- **PROBLEM REQUIREMENTS**
Which lines of the records below contain the word "trips"? Copy each of them out.

Items from a data source
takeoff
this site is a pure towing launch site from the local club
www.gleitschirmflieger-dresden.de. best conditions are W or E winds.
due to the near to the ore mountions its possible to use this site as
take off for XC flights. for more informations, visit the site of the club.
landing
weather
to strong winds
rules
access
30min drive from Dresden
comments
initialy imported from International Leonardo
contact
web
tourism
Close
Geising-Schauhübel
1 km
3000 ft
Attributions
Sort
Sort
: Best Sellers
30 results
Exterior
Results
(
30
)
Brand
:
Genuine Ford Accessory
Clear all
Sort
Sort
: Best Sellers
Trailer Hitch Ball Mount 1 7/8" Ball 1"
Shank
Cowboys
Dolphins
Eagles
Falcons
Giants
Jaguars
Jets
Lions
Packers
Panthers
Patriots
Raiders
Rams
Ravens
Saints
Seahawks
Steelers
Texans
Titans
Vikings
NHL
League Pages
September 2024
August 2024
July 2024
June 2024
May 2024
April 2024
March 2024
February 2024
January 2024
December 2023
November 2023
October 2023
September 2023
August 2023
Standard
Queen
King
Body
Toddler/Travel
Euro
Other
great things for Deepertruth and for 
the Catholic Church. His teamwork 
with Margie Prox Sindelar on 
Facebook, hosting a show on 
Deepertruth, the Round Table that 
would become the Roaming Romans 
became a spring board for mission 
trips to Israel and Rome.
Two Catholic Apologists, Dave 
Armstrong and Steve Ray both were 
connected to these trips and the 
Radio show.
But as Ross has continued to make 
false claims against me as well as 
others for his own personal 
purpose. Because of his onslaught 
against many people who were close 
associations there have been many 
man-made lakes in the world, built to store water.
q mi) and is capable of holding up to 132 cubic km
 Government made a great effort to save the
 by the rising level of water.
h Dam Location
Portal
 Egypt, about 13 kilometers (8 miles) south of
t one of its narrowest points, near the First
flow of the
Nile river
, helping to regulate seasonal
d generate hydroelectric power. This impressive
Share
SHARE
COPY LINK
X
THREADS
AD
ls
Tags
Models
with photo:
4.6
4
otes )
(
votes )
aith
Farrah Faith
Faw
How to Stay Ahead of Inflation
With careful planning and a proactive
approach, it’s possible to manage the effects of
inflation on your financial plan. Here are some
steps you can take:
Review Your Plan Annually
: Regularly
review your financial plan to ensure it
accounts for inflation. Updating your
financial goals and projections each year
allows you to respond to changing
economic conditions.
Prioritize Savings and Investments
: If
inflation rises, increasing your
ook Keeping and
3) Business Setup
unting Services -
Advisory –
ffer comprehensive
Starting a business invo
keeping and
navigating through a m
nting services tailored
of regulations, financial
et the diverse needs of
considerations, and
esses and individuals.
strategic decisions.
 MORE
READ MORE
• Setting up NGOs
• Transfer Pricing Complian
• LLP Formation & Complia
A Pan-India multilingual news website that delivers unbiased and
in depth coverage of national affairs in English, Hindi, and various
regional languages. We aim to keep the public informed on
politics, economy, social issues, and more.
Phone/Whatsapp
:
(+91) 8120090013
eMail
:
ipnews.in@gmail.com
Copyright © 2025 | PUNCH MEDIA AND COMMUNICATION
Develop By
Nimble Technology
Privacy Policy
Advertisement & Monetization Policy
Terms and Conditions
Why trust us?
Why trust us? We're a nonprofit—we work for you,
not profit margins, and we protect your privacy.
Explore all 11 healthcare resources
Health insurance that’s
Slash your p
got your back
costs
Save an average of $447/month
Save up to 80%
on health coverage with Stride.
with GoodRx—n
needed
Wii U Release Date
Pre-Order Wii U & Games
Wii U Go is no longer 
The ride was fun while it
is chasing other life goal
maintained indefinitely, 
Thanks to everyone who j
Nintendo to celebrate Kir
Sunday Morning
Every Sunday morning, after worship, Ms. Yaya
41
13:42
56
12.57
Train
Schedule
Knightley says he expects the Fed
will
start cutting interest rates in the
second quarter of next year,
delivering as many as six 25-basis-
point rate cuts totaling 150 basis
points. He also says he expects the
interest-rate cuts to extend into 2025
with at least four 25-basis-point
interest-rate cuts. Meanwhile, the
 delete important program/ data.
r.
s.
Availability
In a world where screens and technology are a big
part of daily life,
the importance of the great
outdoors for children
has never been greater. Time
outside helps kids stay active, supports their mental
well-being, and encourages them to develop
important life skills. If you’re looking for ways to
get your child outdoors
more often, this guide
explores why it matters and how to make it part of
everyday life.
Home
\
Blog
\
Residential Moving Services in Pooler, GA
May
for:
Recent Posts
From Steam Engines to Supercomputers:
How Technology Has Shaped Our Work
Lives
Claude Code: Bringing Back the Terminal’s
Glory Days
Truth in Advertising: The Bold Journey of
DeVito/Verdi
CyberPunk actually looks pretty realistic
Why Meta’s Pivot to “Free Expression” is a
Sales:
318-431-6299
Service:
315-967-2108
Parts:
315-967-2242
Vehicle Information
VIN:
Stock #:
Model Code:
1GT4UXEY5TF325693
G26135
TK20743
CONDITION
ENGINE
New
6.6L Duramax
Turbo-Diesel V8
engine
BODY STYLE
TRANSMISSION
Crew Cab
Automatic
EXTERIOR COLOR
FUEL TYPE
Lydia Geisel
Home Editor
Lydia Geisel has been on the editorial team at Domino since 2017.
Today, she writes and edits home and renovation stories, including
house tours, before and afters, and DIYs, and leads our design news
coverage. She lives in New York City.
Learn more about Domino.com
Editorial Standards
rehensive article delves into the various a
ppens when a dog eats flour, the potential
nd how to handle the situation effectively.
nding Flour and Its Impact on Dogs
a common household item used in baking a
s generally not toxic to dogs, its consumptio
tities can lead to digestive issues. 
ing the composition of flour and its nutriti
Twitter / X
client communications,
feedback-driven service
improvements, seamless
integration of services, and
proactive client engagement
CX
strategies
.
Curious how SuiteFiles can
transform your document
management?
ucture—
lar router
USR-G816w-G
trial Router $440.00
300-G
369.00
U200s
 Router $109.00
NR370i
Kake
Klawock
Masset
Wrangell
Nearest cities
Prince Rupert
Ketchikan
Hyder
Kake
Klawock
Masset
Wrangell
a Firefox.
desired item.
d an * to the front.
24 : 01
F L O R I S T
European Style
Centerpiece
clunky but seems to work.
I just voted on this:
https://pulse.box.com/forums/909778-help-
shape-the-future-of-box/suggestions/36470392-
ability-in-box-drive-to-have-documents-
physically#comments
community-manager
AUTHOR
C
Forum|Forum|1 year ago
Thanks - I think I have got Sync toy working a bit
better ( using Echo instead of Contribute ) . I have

- **WRITTEN ANSWER**
trips to Israel and Rome.
connected to these trips and the 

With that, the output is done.